Aufgeständerte Radwege aus modularen Holzbauteilen made in Switzerland: Mit den hölzernen Bike Highways lassen sich Straßen und Schienen relativ einfach überqueren – was den baden-württembergischen Verkehrsminister Winfried Hermann (Grüne) während einer Delegationsreise in die Schweiz im Jahr 2023 begeisterte. "Im Rahmen der Vorplanung von ausgewählten Radschnellverbindungsprojekten im Land wird der Einsatz von Radwegen in dieser Bauweise derzeit auf Anwendbarkeit und Eignung untersucht", teilt Hermanns Ministerium auf Kontext-Anfrage mit. Man sei bestrebt, über Pilotprojekte Erfahrungen und Erkenntnisse zu dieser Bauweise und ihres möglichen Einsatzes zu gewinnen. "Ziel ist es, bis zur IBA 2027 ein Pilotprojekt in der Region Stuttgart verwirklicht zu haben."  (jl)

"Um trotz komplexer Planungsvorläufe zügig in der Umsetzung voranzukommen und so Radschnellwege möglichst früh im Wortsinne erfahrbar zu machen, ist die abschnittsweise Umsetzung inzwischen eine bewährte und erfolgreiche Praxis in Baden-Württemberg", heißt es aus dem Landesverkehrsministerium. Die bereits fertiggestellten Abschnitte einzelner Radschnellwege summieren sich auf 19 Kilometer. Weitere Teilstrecken mit einer Gesamtlänge von rund 15 Kilometern befinden sich gerade im Bau oder sind kurz davor (siehe Kasten).

Für Planung und Bau von kommunalen und landeseigenen Radschnellwegprojekten wurden bislang rund 18 Millionen Euro ausgegeben, davon 11 Millionen Finanzhilfe vom Bund. Weitere rund 6 Millionen Euro stammen aus dem Landeshaushalt. Rund eine Million Euro haben die Kommunen als Eigenanteil beigesteuert. Für den Bau der noch in Planung befindlichen Abschnitte der Radschnellverbindungen werden mehr als 400 Millionen Euro benötigt – verteilt auf mehrere Jahre.

Geld, das offenbar gut investiert ist, wie sich am Teilstück des RS 1 zwischen Stuttgart Rohr und Böblingen/Sindelfingen zeigt.
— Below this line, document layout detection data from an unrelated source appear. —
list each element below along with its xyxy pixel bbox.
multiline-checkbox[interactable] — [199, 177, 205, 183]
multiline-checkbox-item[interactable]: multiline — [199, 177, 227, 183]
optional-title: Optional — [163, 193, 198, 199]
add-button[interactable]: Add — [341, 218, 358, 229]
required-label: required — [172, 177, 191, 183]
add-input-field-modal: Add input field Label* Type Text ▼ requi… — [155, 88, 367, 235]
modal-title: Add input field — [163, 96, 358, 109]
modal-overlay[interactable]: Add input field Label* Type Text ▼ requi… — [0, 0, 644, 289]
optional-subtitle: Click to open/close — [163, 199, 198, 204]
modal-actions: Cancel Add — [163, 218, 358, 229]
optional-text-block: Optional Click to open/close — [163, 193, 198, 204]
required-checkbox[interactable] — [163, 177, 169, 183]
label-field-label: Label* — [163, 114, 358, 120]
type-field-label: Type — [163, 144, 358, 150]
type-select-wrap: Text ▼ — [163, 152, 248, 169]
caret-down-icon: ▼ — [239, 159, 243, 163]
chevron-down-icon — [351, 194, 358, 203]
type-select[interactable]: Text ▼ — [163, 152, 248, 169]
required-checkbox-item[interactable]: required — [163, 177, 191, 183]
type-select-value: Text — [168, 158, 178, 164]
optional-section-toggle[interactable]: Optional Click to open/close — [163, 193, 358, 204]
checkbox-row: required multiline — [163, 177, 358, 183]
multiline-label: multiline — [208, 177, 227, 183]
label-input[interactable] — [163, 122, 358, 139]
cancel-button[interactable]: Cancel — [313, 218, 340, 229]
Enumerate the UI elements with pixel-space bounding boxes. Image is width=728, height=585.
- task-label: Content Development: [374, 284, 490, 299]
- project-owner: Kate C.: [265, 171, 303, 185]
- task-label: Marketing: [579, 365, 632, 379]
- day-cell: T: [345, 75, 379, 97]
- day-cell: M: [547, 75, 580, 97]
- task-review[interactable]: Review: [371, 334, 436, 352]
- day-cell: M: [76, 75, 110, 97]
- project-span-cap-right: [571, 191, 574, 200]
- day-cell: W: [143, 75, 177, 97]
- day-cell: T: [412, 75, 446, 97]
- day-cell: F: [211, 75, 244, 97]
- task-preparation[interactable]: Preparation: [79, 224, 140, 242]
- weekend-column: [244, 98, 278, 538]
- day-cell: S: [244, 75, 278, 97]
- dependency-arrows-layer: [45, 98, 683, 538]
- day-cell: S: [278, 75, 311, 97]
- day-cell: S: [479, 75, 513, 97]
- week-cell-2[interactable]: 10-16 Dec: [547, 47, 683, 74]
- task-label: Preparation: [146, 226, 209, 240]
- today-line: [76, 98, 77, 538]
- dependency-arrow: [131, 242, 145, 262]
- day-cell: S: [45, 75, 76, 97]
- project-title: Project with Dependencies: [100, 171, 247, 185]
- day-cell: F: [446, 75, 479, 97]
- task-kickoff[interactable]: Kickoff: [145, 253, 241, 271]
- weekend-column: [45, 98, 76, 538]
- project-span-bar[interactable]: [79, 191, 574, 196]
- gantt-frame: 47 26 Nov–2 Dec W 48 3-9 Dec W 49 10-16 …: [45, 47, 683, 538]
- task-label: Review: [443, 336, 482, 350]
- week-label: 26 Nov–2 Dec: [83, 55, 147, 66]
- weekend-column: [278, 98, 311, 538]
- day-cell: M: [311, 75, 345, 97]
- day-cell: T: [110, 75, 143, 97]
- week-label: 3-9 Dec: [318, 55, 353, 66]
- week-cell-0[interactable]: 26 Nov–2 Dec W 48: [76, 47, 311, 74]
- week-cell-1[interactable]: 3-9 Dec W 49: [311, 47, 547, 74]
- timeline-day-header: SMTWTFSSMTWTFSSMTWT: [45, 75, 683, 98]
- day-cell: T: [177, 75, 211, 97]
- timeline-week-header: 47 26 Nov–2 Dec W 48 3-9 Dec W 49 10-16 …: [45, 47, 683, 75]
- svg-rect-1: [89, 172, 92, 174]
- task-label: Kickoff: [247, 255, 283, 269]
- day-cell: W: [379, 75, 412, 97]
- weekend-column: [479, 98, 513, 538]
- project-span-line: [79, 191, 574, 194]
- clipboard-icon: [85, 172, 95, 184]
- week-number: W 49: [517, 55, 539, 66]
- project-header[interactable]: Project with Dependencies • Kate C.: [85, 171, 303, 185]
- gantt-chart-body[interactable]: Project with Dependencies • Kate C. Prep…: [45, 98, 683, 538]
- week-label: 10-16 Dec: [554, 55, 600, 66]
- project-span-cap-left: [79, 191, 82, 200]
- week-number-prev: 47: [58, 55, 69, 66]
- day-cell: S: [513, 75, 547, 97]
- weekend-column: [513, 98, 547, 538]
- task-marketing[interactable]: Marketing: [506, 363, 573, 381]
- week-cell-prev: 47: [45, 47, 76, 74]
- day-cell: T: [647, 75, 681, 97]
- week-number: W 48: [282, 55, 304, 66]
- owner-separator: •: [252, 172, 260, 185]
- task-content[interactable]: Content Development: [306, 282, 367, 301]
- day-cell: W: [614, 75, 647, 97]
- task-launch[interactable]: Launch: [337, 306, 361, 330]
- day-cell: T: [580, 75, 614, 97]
Mit acht Kilometern Länge ist es der bislang längste zusammenhängend fertiggestellte Abschnitt eines Radschnellwegs im Südwesten. "Mit mehr als 1,3 Millionen Radfahrenden seit seiner Inbetriebnahme 2019 zeigt dieser Abschnitt, was möglich ist, wenn die Radinfrastruktur sicher, direkt geführt und attraktiv ist", freut sich Winfried Hermann. Wenn noch mehr zusammenhängende Abschnitte fertiggestellt sind, werde sich diese positive Wirkung weiter entfalten, erwartet der grüne Landesverkehrsminister.

Stand Radschnellwege in der Metropolregion Stuttgart

Bereits fertig:
Radschnellweg (RS) 1, Stuttgart–Herrenberg: zwischen Stuttgart-Rohr und Böblingen sowie zwischen Böblingen und Ehningen.
RS 4, Stuttgart–Ebersbach: Demostück zwischen Reichenbach und Ebersbach, ein weiteres soll 2025 in Betrieb gehen.
RS 11, Tübingen–Rottenburg: auf dem Abschnitt parallel zur B 28.
RS 15, Mannheim–Weinheim: Teilstrecken innerhalb der Stadt Mannheim.

In Planung:
RS Backnang–Waiblingen: Die Machbarkeitsstudie ist abgeschlossen. Die Ergebnisse werden im März im Umwelt- und Verkehrsausschuss des Rems-Murr-Kreises vorgestellt.
RS 3, Bad Wimpfen–Heilbronn: Die Radschnellverbindung besteht aus zwei Abschnitten. Im ersten Abschnitt von Heilbronn nach Bad Wimpfen wird gerade ein Demoabschnitt gebaut. Die restliche Strecke ist in der Entwurfsplanung (Ausplanung der Trassenführung). Der zweite Abschnitt durch Heilbronn entlang des Neckars befindet sich in der Vorplanung (Trassenfestlegung).
RS 5, Schorndorf–Fellbach: Der RS 5 soll ans Radwegenetz der Landeshauptstadt anschließen. Derzeit laufen die Planungen und Naturschutzuntersuchungen für den ersten Bauabschnitt zwischen Fellbach und Weinstadt. 2026 ist der Spatenstich geplant.
RS 8, Ludwigsburg–Waiblingen: derzeit Naturschutzuntersuchungen. Die Ausführungsplanung für Abschnitt Remseck–Hegnach wird noch ca. neun Monate beanspruchen. 2026 soll der Startschuss für den Bau des ersten größeren Abschnitts (ca. zwei Kilometer) fallen. Für den Restabschnitt (Remseck Stadtbahnhalt bis Ludwigsburg-Oßweil) muss der Rems-Murr-Kreis erst noch Grund erwerben, der Baubeginn ist daher unklar.
RS 14, Filsquerung Ebersbach: Diesen Radschnellweg plant das Straßenbauamt des Landkreises Esslingen/Göppingen für das Land.
RS 21, Bietigheim-Bissingen–Stuttgart: in der Vorplanung/Trassenfindung.
Radschnellweg auf den Fildern: Planungen haben begonnen, eine Machbarkeitsstudie ist erstellt.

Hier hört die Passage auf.